Since 1950 European nations have incrementally integrated their economies through free-trade agreements, fixed currency exchange rates, and ultimately a single currency and a single monetary authority—the European Central Bank—that decides interest rates for the Eurozone. This monetary integration has reduced transaction costs and enabled the free movement of labor, goods, services, and capital. But there have been negative consequences as well.
My recent research with Massimo Morelli from Columbia University and Jose Taveres from Nova School of Business and Economics finds that the current monetary integration does not provide the adequate means to address expected income shocks, which could lead nations to leave the Eurozone. This is because when member nations joined the Eurozone in 1999, their officials lost a primary fiscal tool to ameliorate the effects of volatility—the ability to adjust interest rates.
The problem of a single interest rate was clear in between 2002 and 2005 when Spain experienced high growth while Germany had low growth. Germany’s influence in the European Central Bank played a crucial role to bring about low interest rates at a time when Spain would have benefited from higher interest rates that could have helped avoid a bubble. The result was a collapse in Spain’s real estate sector.

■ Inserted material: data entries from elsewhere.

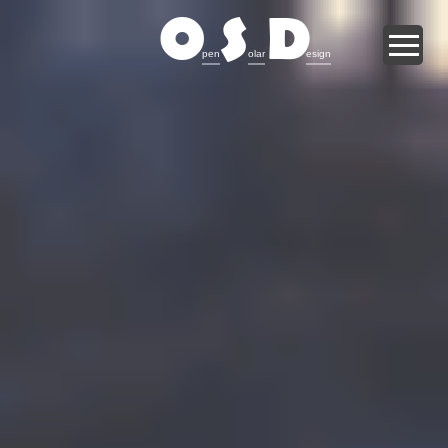
O
S
D
pen
olar
esign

Given the heterogeneity among the Eurozone nations, a single interest rate may not be optimal for all member nations, particularly when the volatility of income shocks is high. We argue that this difference in volatility among Euro countries may have altered their regime preferences. Countries prefer to form a monetary union, without fiscal policy integration, if volatility is low for all (or some) countries. When volatility jumps for some countries, support for a fiscal union increases because a fiscal union enables transfers across countries to compensate for the lack of independent monetary policy. Without a fiscal union, high-volatility countries, such as Greece, would be better off leaving the Euro.
In separate research Abderrahim Taamouti of Durham School of Business and I argue that the Euro itself has been a cause of low economic growth and high volatility in Greece, Ireland, Portugal, and Spain long before the financial crisis. Adoption of the Euro itself made the realization of volatilities even more extreme.
The main question is how to make the creation of a fiscal union possible. It may be necessary to offer economic and political incentives to countries with low volatility to gain their support for the fiscal union. Moving toward fiscal integration would require allocating more bargaining power to countries that are paying more to fund transfers to nations in recession.
Thomas Picketty has advocated for a wealth tax to fund these transfers. I don’t think that such a tax would be effective because assets can be moved to other jurisdictions to avoid it. Instead, I think the most effective way to ameliorate economic and fiscal imbalances is through a tax on speculative real estate transactions because investors like safe havens such as real estate and because real estate is tangible and stationary. Such a tax would reduce excessive speculation in markets with skyrocketing prices and inject money into economically struggling nations to reduce the possibility of defaults.
The creation of a fiscal union seems less plausible than ever. Greece is close to abandoning the Euro, and political opposition to the Euro is growing in many Eurozone member countries. Currently, taxes are the only tool available to address negative shocks, but those taxes aren’t enough. Transfers are necessary to maintain the union because if one nation were to leave the EU, others, particularly those in recession, would likely follow suit.